Once you reach the line containing "Машинки для стриження", return it and every line after it exactly, through the end of the records below, with no pictures.

_ENTRIES SUPPLIED_.
<<<<
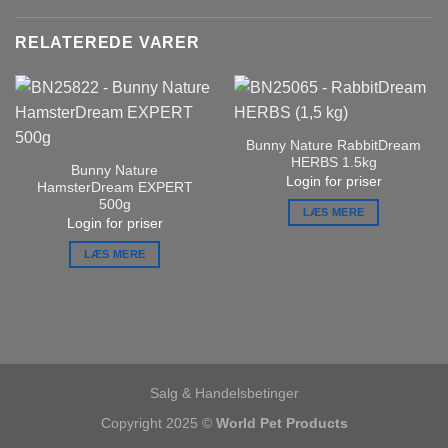
RELATEREDE VARER
Bunny Nature RabbitDream
HERBS 1.5kg
Bunny Nature
Login for priser
HamsterDream EXPERT
500g
LÆS MERE
Login for priser
LÆS MERE
Salg & Handelsbetinger
Copyright 2025 ©
World Pet Products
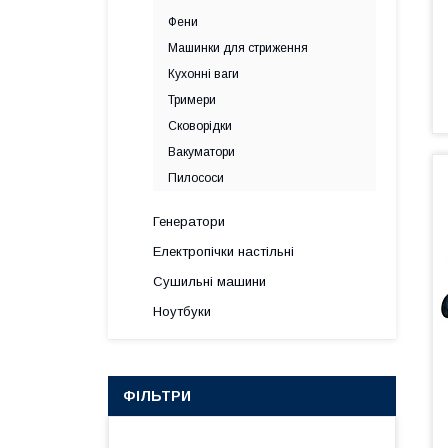
Фени
Машинки для стриження
Кухонні ваги
Тримери
Сковорідки
Вакуматори
Пилососи
Генератори
Електропічки настільні
Сушильні машини
Ноутбуки
ФІЛЬТРИ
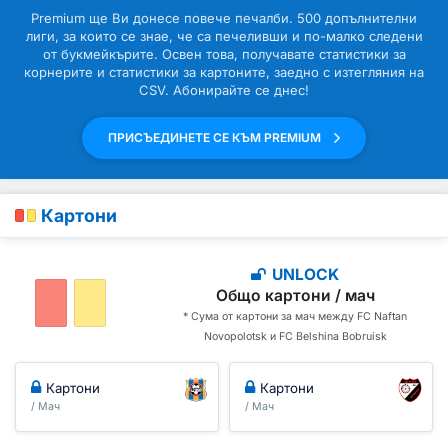
Premium ще Ви донесе повече печалби. 500 допълнителни
лиги, за които се знае, че са печеливши и по-малко следени
от букмейкърите. Освен това, получавате статистики за
корнерите и статистики за картоните, заедно с изтегляния на
CSV. Абонирайте се днес!
ПРИСЪЕДИНЕТЕ СЕ КЪМ PREMIUM
Картони
UNLOCK
Общо картони / мач
* Сума от картони за мач между FC Naftan
Novopolotsk и FC Belshina Bobruisk
Картони
Картони
/ Мач
/ Мач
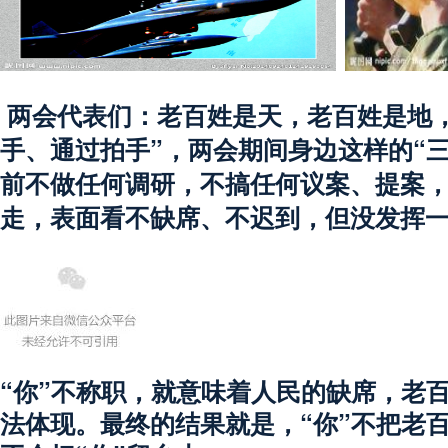
两会代表们：老百姓是天，老百姓是地
手、通过拍手”，两会期间身边这样的“
前不做任何调研，不搞任何议案、提案
走，表面看不缺席、不迟到，但没发挥
“你”不称职，就意味着人民的缺席，老
法体现。最终的结果就是，“你”不把老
>>>>
_RESPONSE TO THIS EXERCISE_.
Машинки для стриження
Кухонні ваги
Тримери
Сковорідки
Вакуматори
Пилососи
Генератори
Електропічки настільні
Сушильні машини
Ноутбуки
ФІЛЬТРИ
Premium ще Ви донесе повече печалби. 500 допълнителни
лиги, за които се знае, че са печеливши и по-малко следени
от букмейкърите. Освен това, получавате статистики за
корнерите и статистики за картоните, заедно с изтегляния на
CSV. Абонирайте се днес!
ПРИСЪЕДИНЕТЕ СЕ КЪМ PREMIUM
Картони
UNLOCK
Общо картони / мач
* Сума от картони за мач между FC Naftan
Novopolotsk и FC Belshina Bobruisk
Картони
Картони
/ Мач
/ Мач
两会代表们：老百姓是天，老百姓是地
手、通过拍手”，两会期间身边这样的“
前不做任何调研，不搞任何议案、提案
走，表面看不缺席、不迟到，但没发挥
“你”不称职，就意味着人民的缺席，老
法体现。最终的结果就是，“你”不把老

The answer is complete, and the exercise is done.